◆ What you should do: From the line with "End­lich Urlaub! (84, 884)" through the last line of the records below, both ends included, transcribe only those lines, exactly, and omit the pictures.

◆ Dataset extract:

====

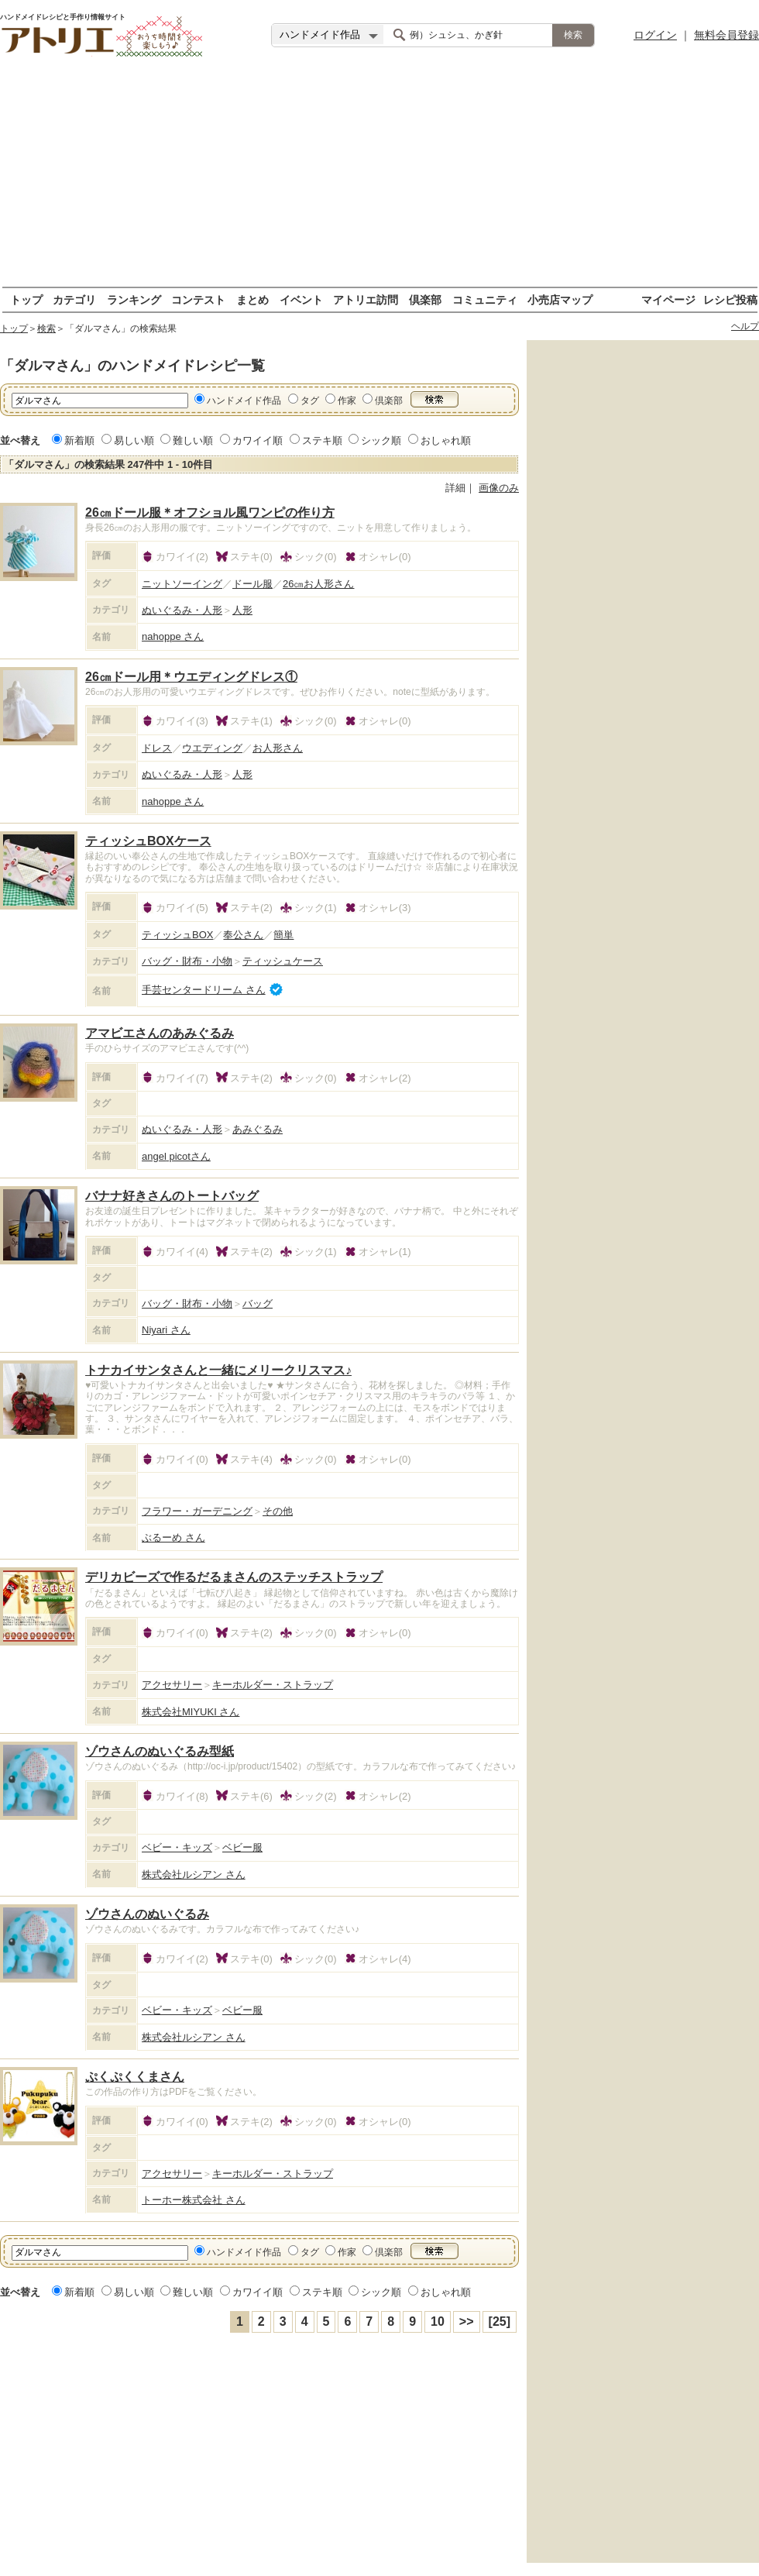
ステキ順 (322, 440)
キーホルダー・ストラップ (272, 1684)
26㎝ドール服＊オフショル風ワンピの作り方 (210, 512)
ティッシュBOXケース (148, 841)
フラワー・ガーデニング (197, 1511)
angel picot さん (176, 1156)
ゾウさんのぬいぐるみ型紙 (159, 1751)
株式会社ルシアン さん (194, 1874)
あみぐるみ (257, 1129)
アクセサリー (172, 1684)
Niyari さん (166, 1330)
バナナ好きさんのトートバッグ (172, 1195)
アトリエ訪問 (365, 299)
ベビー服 (242, 1847)
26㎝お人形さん (318, 584)
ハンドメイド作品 (244, 400)
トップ (26, 299)
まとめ (252, 299)
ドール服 (252, 584)
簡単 (283, 935)
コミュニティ (484, 299)
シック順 (381, 440)
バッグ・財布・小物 (187, 961)
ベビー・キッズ (177, 1847)
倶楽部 (425, 299)
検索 (46, 328)
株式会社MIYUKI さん (190, 1712)
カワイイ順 (257, 440)
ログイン (655, 35)
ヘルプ (745, 326)
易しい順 (134, 440)
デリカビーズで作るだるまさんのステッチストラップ (234, 1577)
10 (438, 2321)
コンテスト (198, 299)
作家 (347, 400)
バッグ (257, 1303)
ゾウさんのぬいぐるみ (147, 1914)
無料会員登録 (726, 35)
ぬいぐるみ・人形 (182, 610)
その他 (278, 1511)
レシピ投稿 (730, 299)
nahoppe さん (173, 636)
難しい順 (193, 440)
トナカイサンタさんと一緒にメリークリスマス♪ (218, 1370)
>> (466, 2321)
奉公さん (243, 935)
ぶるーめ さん (173, 1537)
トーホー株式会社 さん (194, 2200)
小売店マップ (559, 299)
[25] (499, 2321)
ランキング (134, 299)
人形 (242, 610)
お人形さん (277, 748)
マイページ (668, 299)
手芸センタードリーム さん (204, 990)
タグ (310, 400)
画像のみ (499, 488)
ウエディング (212, 748)
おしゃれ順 (446, 440)
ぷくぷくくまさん (134, 2076)
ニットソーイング (182, 584)
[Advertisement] (379, 178)
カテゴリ (74, 299)
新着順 (79, 440)
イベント (301, 299)
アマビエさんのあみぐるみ (159, 1033)
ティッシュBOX (177, 935)
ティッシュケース (282, 961)
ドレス (157, 748)
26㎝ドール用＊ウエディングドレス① (191, 676)
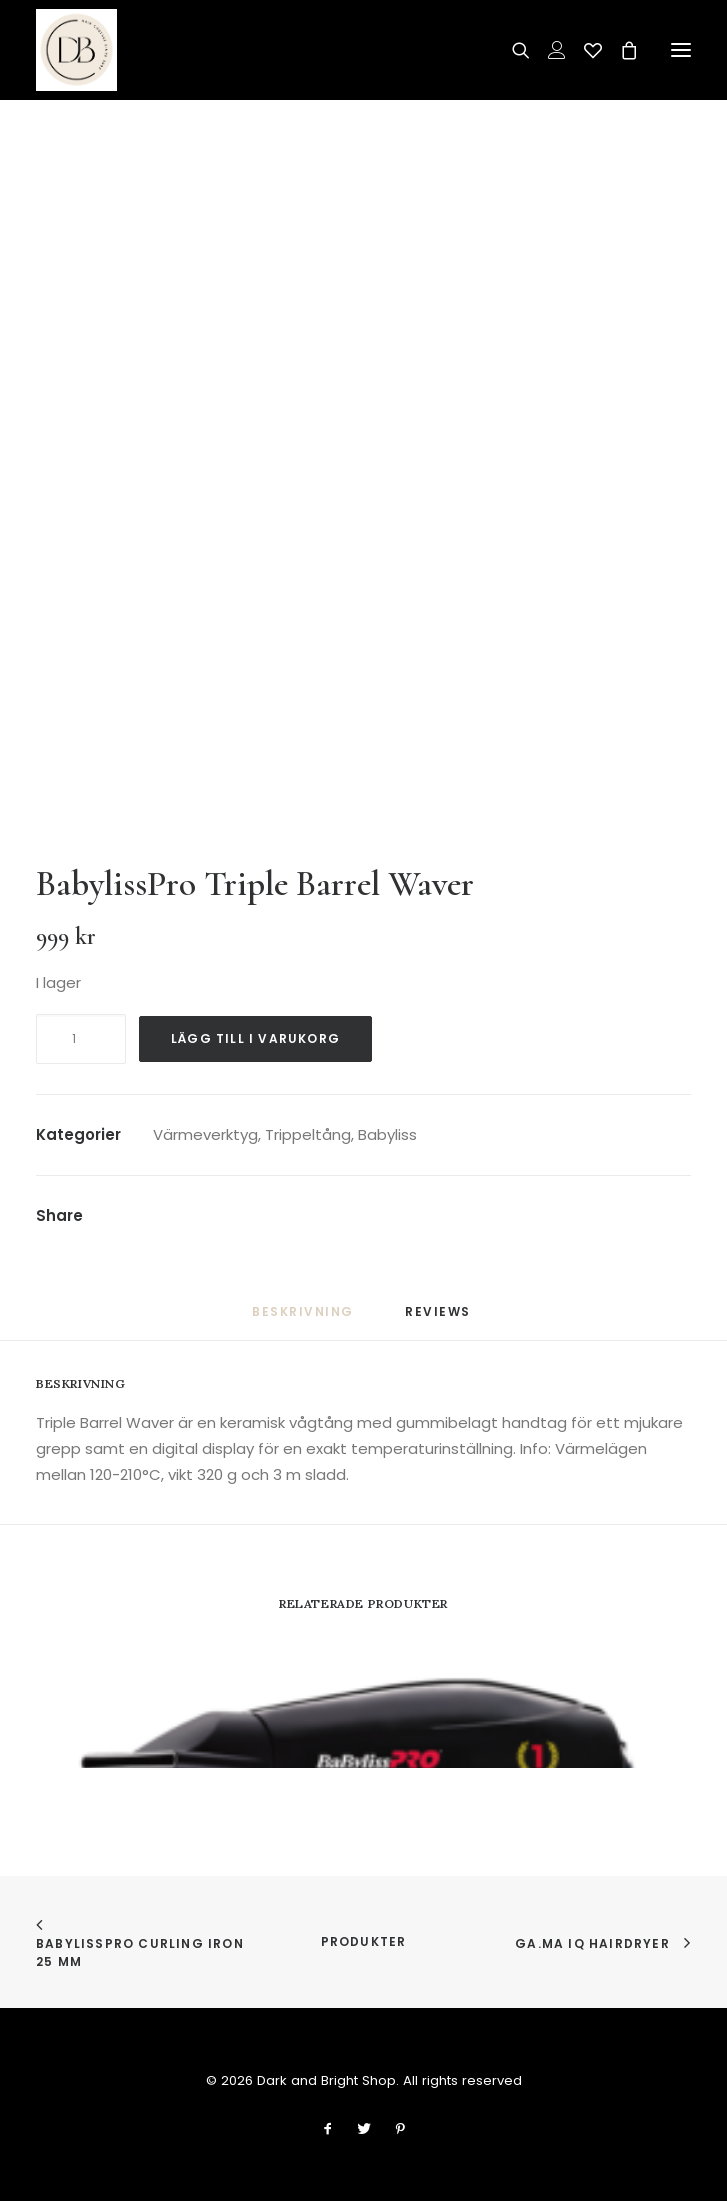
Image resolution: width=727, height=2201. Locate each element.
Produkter (364, 1941)
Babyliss (387, 1134)
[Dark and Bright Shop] (76, 50)
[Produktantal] (81, 1039)
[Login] (548, 50)
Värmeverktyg (205, 1134)
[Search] (512, 50)
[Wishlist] (584, 50)
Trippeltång (308, 1134)
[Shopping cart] (620, 50)
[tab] (440, 1319)
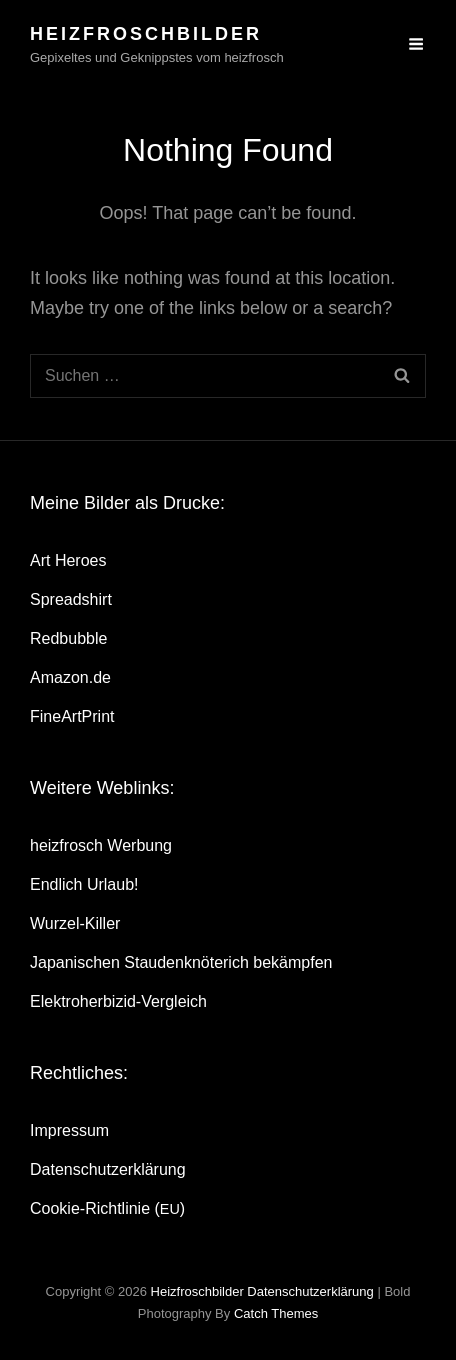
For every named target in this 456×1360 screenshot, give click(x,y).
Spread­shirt (71, 599)
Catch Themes (276, 1313)
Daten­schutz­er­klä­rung (108, 1169)
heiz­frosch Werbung (101, 845)
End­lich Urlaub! (84, 884)
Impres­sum (69, 1130)
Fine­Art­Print (72, 716)
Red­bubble (68, 638)
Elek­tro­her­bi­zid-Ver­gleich (118, 1001)
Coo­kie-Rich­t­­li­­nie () (107, 1208)
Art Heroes (68, 560)
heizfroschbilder (146, 34)
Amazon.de (70, 677)
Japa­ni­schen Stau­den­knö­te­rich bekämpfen (181, 962)
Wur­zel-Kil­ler (75, 923)
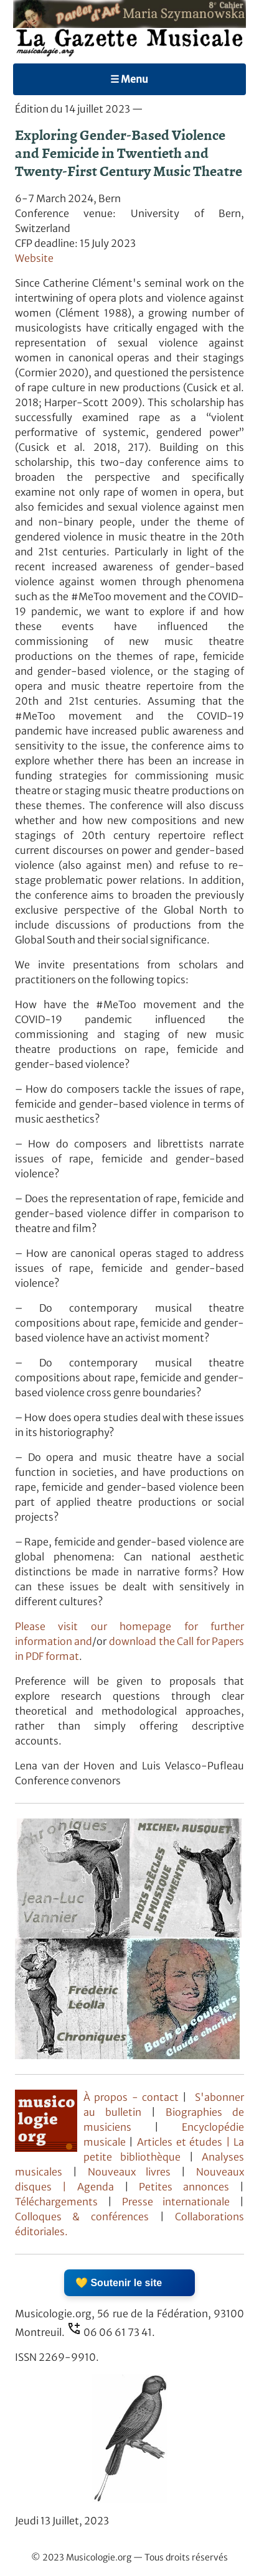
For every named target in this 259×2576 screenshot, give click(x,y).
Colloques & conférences (82, 2216)
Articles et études (179, 2142)
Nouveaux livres (135, 2172)
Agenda (101, 2186)
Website (34, 258)
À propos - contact (131, 2097)
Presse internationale (176, 2201)
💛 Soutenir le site (118, 2282)
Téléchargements (56, 2201)
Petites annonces (189, 2186)
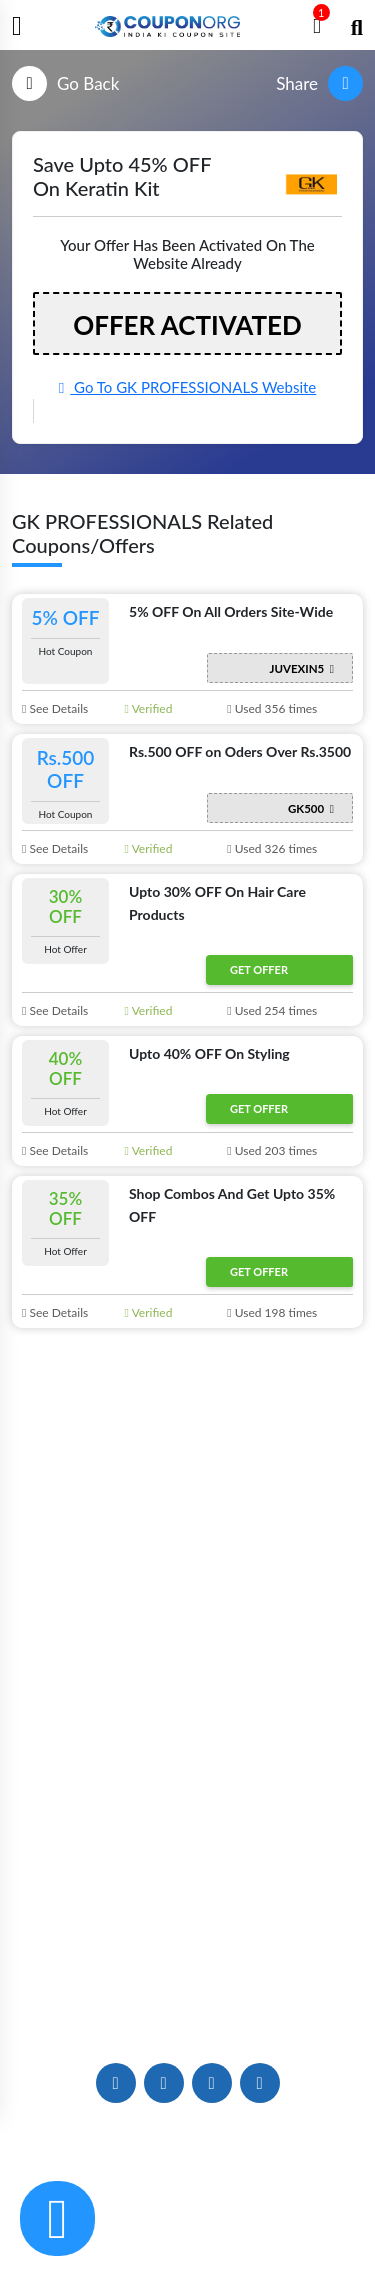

====

◆ Result of this task:
End­lich Urlaub! (84, 884)
Impres­sum (69, 1130)
Fine­Art­Print (72, 716)
Red­bubble (68, 638)
Elek­tro­her­bi­zid-Ver­gleich (118, 1001)
Coo­kie-Rich­t­­li­­nie () (107, 1208)
Art Heroes (68, 560)
heizfroschbilder (146, 34)
Amazon.de (70, 677)
Japa­ni­schen Stau­den­knö­te­rich bekämpfen (181, 962)
Wur­zel-Kil­ler (75, 923)
For every named target in this 259×2576 screenshot, give click(x,y).
Colloques & conférences (82, 2216)
Articles et études (179, 2142)
Nouveaux livres (135, 2172)
Agenda (101, 2186)
Website (34, 258)
À propos - contact (131, 2097)
Presse internationale (176, 2201)
💛 Soutenir le site (118, 2282)
Téléchargements (56, 2201)
Petites annonces (189, 2186)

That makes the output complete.